A familiar name in accommodation has returned to Timmins.
Located in the heart of the city, the Senator Hotel & Conference Centre has resumed its former identity after spending the last 17 years branded as a Days Inn.
Following the name change in February, the hotel was acquired by new owners, who have committed to regaining the esteem the hotel once enjoyed.
Tanveer Khan, who acquired the property with a partner on April 21, said he realizes the hotel’s reputation had suffered over the years as the quality of customer service fluctuated.
But with a newly honed attention to detail and quality customer service, he’s determined to win back old customers and welcome new ones.
“We feel we have a very unique product in the market, and if we put the product in front of the right people, we feel we have a lot to offer the city,” said Khan, who serves as general manager. “We decided to go very aggressively into the market.”
The new owners immediately undertook renovations on a block of 47 rooms that had remained closed to the public, updating them with modern décor and amenities, and bringing them up to the standard of the rest of the hotel.
The Senator now has 147 rooms in total, each of which comes with a coffee machine, mini fridge, microwave, iron and board, and hair blower.
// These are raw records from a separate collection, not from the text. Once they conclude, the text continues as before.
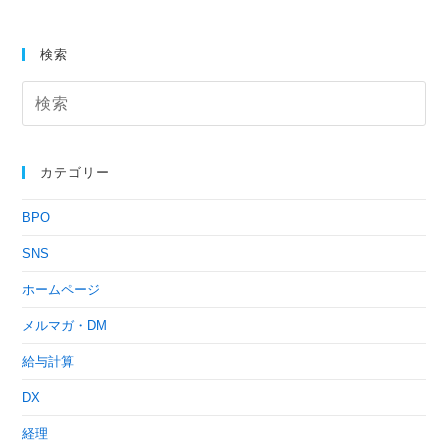
検索
カテゴリー
BPO
SNS
ホームページ
メルマガ・DM
給与計算
DX
経理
Wi-fi access is complimentary.
The large banquet hall can hold up to 400 people, with a standard round table setup, while three smaller rooms are available for meetings.
In the dining room, which is open for dinner service Monday through Saturday, between 5 p.m. and 10 p.m., the culinary team serves everything from lobster alfredo to Angus prime rib to duck confit. It has been a go-to choice for guests seeking a quality fine dining experience for more than 40 years.
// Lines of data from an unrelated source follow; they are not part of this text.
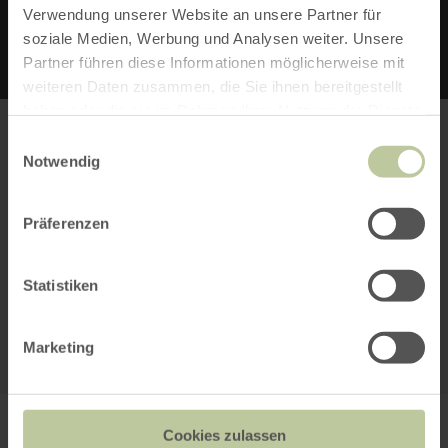
Verwendung unserer Website an unsere Partner für
soziale Medien, Werbung und Analysen weiter. Unsere
Partner führen diese Informationen möglicherweise mit
weiteren Daten zusammen, die Sie ihnen bereitgestellt
haben oder die sie im Rahmen Ihrer Nutzung der Dienste
gesammelt haben.
Einwilligungsauswahl
Notwendig
Bitte akzeptieren Sie den Einsatz aller
Cookies, um den Inhalt dieser Seite
Präferenzen
sehen zu können.
Statistiken
Alle Cookies Freigeben
KARTE ÖFFNEN
Marketing
PLANEN SIE IHRE
Cookies zulassen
But although the Senator does many things right, Khan and his partner — who also own and operate hotel properties in Richmond Hill, Fredericton and Kapuskasing — recognize there is room for improvement, and they’re working on introducing some services that will be new not only to guests of the Senator, but to the city itself.
Among them is an airport shuttle that will ferry guests directly between the hotel and the airport, as well as 24-hour room service.
The restaurant will soon be reintroducing the hot breakfast, and Khan is looking at bringing in a rotating dinner menu to try out new recipes, as well as theme nights, where the chef will prepare dishes featuring a specific cuisine, such as Italian, Thai or Indian.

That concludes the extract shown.